Ms Chun Man Lo v BSK Management Pty Ltd
[2025] FWC 132
•16 JANUARY 2025
| [2025] FWC 132 |
| FAIR WORK COMMISSION |
| DECISION |
Fair Work Act 2009
s.365 - Application to deal with contraventions involving dismissal
Ms Chun Man Lo
v
BSK Management Pty Ltd
(C2024/8151)
| DEPUTY PRESIDENT CROSS | SYDNEY, 16 JANUARY 2025 |
Application to deal with contraventions involving dismissal
On 13 November 2024, Ms Chun Man Lo (the Applicant) lodged an application (the Application) pursuant to s.365 of the Fair Work Act 2009 (Cth) (the Act). The Applicant was employed by BSK Management Pty Ltd (the Respondent). The Applicant commenced her employment with the Respondent on 23 September 2024. The Applicant claimed she was notified of her dismissal on 21 October 2024 and confirmed on her Form F8 that the dismissal took effect on that same day.
General Protection applications must be made within twenty-one (21) days after a dismissal took effect, or in such further time as the Fair Work Commission (the Commission) may allow. An application for a remedy should have been lodged by 11 November 2024. The Application was therefore lodged outside of the time prescribed and was lodged 2 days after the last day on which such an application could have been made.
On 5 December 2024, the matter was allocated to my Chambers and on that same day Directions were issued to determine the programming of the matter. The Directions were:
FINAL DIRECTIONS
[1] This matter is listed for Hearing before Deputy President Cross at 10:00AM on 15 January 2025 to hear and determine the questions of the effective date of dismissal and whether to extend the time for filing (the Jurisdictional Issue).
[2] By no later than 4:00PM on 17 December 2024 (the Applicant) is directed to prepare a signed witness statement in relation to the Jurisdictional Issue, which includes everything they seek to rely on about each of the following:
· The reason(s) for the delay;
· Whether the Applicant first became aware of the dismissal after it had taken effect;
· Any action taken to dispute the dismissal;
· If there is any prejudice to the employer (including prejudice caused by the delay);
· The merits of the application; and
· Fairness as between the Applicant and any other persons in a similar position.
[3] By no later than 4:00PM on 3 January 2025 the Respondent) is directed to prepare a signed witness statement in relation to the Jurisdictional Issue, which includes everything they seek to rely on.

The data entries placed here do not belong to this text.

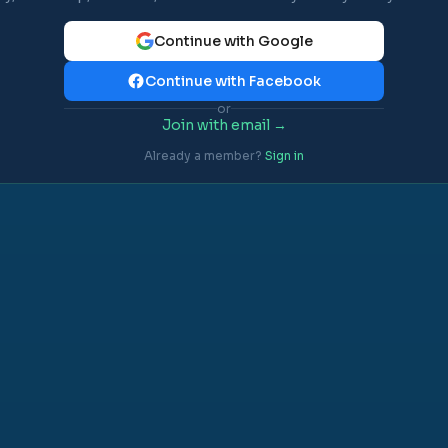
Continue with Google
Continue with Facebook
or
Join with email →
Already a member?
Sign in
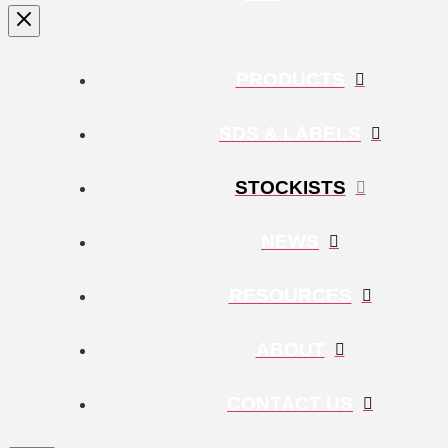
PRODUCTS
SDS & LABELS
STOCKISTS
NEWS
RESOURCES
ABOUT
CONTACT US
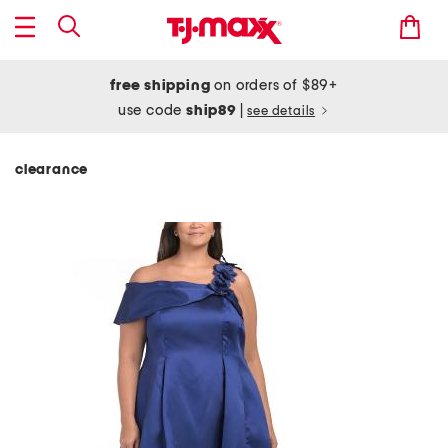
free shipping
on orders of $89+
use code
ship89
|
see details
clearance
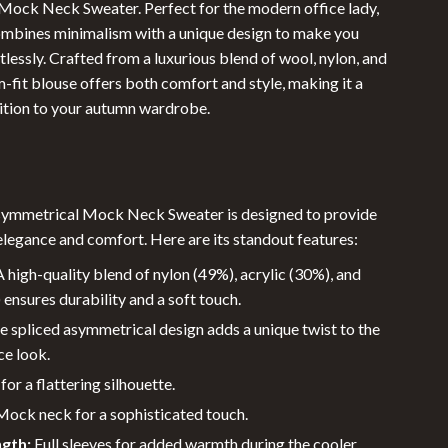
ock Neck Sweater. Perfect for the modern office lady,
Sunglasses
ombines minimalism with a unique design to make you
tlessly. Crafted from a luxurious blend of wool, nylon, and
Swimwear
lim-fit blouse offers both comfort and style, making it a
Summer Food & Drinks
tion to your autumn wardrobe.
Grill & Barbeque Accessories
Summer Drinks
symmetrical Mock Neck Sweater is designed to provide
Water Bottles
elegance and comfort. Here are its standout features:
Super Deals
 high-quality blend of nylon (49%), acrylic (30%), and
Travel
ensures durability and a soft touch.
 spliced asymmetrical design adds a unique twist to the
Travel & Outdoors
ce look.
Outdoor Furniture
 for a flattering silhouette.
ock neck for a sophisticated touch.
Outdoor Kitchen
ngth:
Full sleeves for added warmth during the cooler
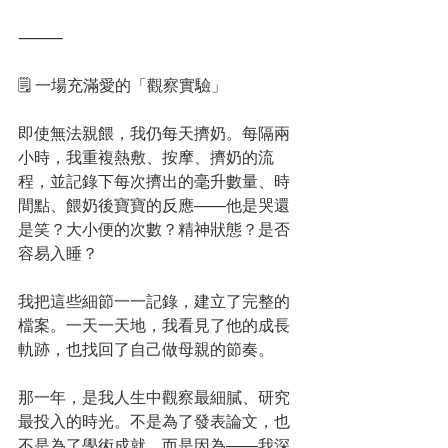
⸻
🗒️ 一場充滿愛的「觀察實驗」
即使無法親餵，我仍每天擠奶。每隔兩
小時，我重複熱敷、按摩、擠奶的流
程，並記錄下每次擠出的毫升數量、時
間點、餵奶後寶寶的反應——他是哭還
是笑？大小便的次數？精神狀態？是否
容易入睡？
我把這些細節一一記錄，建立了完整的
檔案。一天一天地，我看見了他的成長
軌跡，也找回了自己做母親的節奏。
那一年，是我人生中觀察最細膩、研究
最投入的時光。不是為了發表論文，也
不是為了學術成就，而是因為——我深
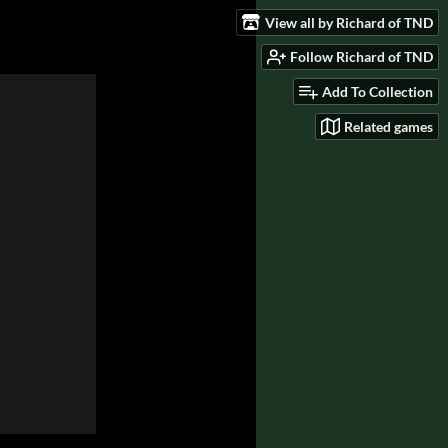
View all by Richard of TND
Follow Richard of TND
Add To Collection
Related games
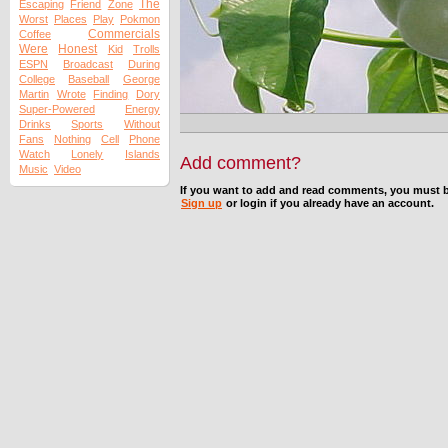
The
Escaping
Friend
Zone
Worst
Places
Play
Pokmon
Commercials
Coffee
Were
Honest
Kid
Trolls
ESPN
Broadcast
During
College
Baseball
George
Martin
Wrote
Finding
Dory
Super-Powered
Energy
Drinks
Sports
Without
Fans
Nothing
Cell
Phone
Watch
Lonely
Islands
Add comment?
Music
Video
If you want to add and read comments, you must b
Sign up
or login if you already have an account.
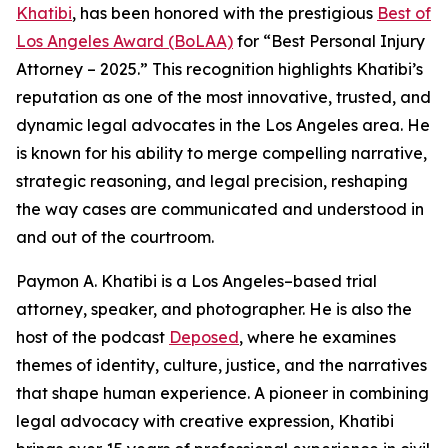
Khatibi
, has been honored with the prestigious
Best of
Los Angeles Award (BoLAA)
for “Best Personal Injury
Attorney – 2025.” This recognition highlights Khatibi’s
reputation as one of the most innovative, trusted, and
dynamic legal advocates in the Los Angeles area. He
is known for his ability to merge compelling narrative,
strategic reasoning, and legal precision, reshaping
the way cases are communicated and understood in
and out of the courtroom.
Paymon A. Khatibi is a Los Angeles–based trial
attorney, speaker, and photographer. He is also the
host of the podcast
Deposed
, where he examines
themes of identity, culture, justice, and the narratives
that shape human experience. A pioneer in combining
legal advocacy with creative expression, Khatibi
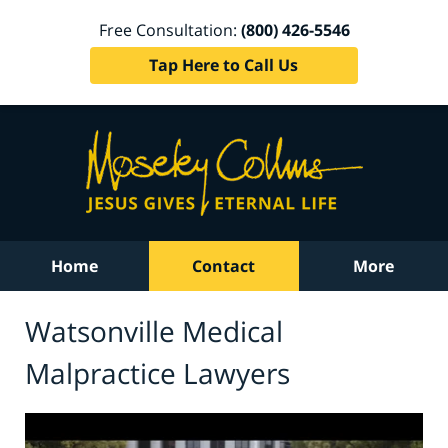
Free Consultation:
(800) 426-5546
Tap Here to Call Us
Home
Contact
More
Watsonville Medical
Malpractice Lawyers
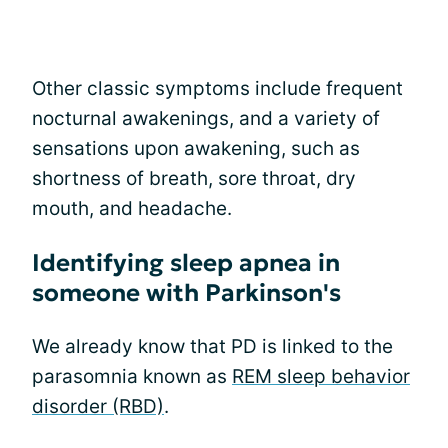
Other classic symptoms include frequent
nocturnal awakenings, and a variety of
sensations upon awakening, such as
shortness of breath, sore throat, dry
mouth, and headache.
Identifying sleep apnea in
someone with Parkinson's
We already know that PD is linked to the
parasomnia known as
REM sleep behavior
disorder (RBD)
.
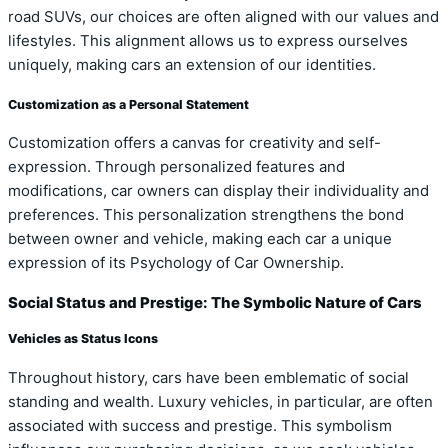
road SUVs, our choices are often aligned with our values and
lifestyles. This alignment allows us to express ourselves
uniquely, making cars an extension of our identities.
Customization as a Personal Statement
Customization offers a canvas for creativity and self-
expression. Through personalized features and
modifications, car owners can display their individuality and
preferences. This personalization strengthens the bond
between owner and vehicle, making each car a unique
expression of its Psychology of Car Ownership.
Social Status and Prestige: The Symbolic Nature of Cars
Vehicles as Status Icons
Throughout history, cars have been emblematic of social
standing and wealth. Luxury vehicles, in particular, are often
associated with success and prestige. This symbolism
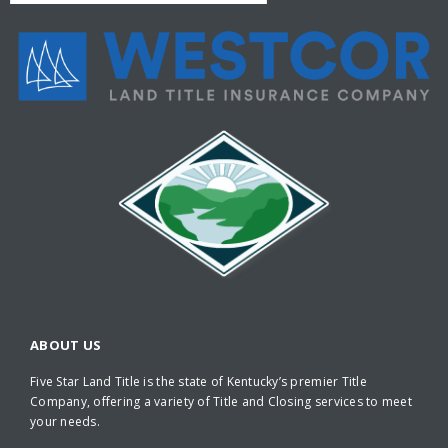
ABOUT US
Five Star Land Title is the state of Kentucky’s premier Title
Company, offering a variety of Title and Closing services to meet
your needs.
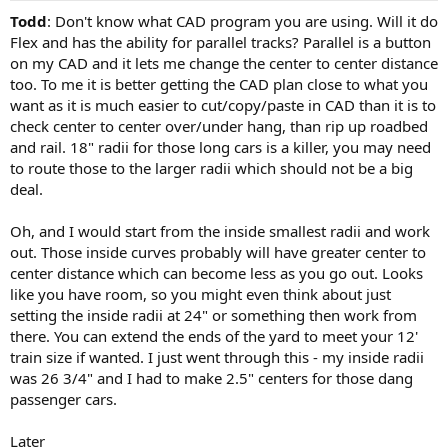
Todd
: Don't know what CAD program you are using. Will it do
Flex and has the ability for parallel tracks? Parallel is a button
on my CAD and it lets me change the center to center distance
too. To me it is better getting the CAD plan close to what you
want as it is much easier to cut/copy/paste in CAD than it is to
check center to center over/under hang, than rip up roadbed
and rail. 18" radii for those long cars is a killer, you may need
to route those to the larger radii which should not be a big
deal.
Oh, and I would start from the inside smallest radii and work
out. Those inside curves probably will have greater center to
center distance which can become less as you go out. Looks
like you have room, so you might even think about just
setting the inside radii at 24" or something then work from
there. You can extend the ends of the yard to meet your 12'
train size if wanted. I just went through this - my inside radii
was 26 3/4" and I had to make 2.5" centers for those dang
passenger cars.
Later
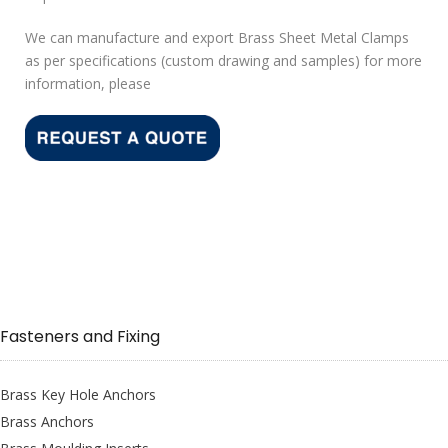
We can manufacture and export Brass Sheet Metal Clamps
as per specifications (custom drawing and samples) for more
information, please
Fasteners and Fixing
Brass Key Hole Anchors
Brass Anchors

[4] By no later than 4:00PM on 10 January 2025 the Applicant is directed to prepare a signed witness statement reply to the material filed by the Respondent with respect to the Jurisdictional Issue, which includes everything they seek to rely on.
Important note: Failure to comply with these Directions or to attend the Conference/Hearing may result in the Commission proceeding to determine the matter in your absence and based on the material before the Commission.
The Applicant filed two Statements and some accompanying annexures. The Respondent filed an outline of submissions with annexures
The Hearing took place on 15 January 2025.
Background Facts
The Applicant was terminated on 21 October 2024. She was advised of her termination verbally via phone call on 21 October 2024. The Applicant was also provided a written termination letter via email later that day. The termination letter relevantly stated:
Termination of employment
Your probation period with us at Bridge St Kids Early Learning Centre was due to end on 23rd of March 2025. We confirm that we have decided not to continue your employment beyond your probationary period. As a result, your employment will end on the 21 of October 2024.
Notice Period
Your employment will cease immediately. Based on your length of service, your notice period is 1 week. However, you will receive payment in lieu of your entitlement to notice of termination. Please note that in order for your final payment to be processed, all company property listed below must be returned to the employer by the agreed date.
Other Entitlements
You will also be paid your accrued entitlements, including 17.5% leave loading on any annual leave accruals, and any outstanding pay up to and including your last day of employment. This includes superannuation. If you have been paid annual leave in advance, any amount of annual leave still owing will be deducted from your final pay.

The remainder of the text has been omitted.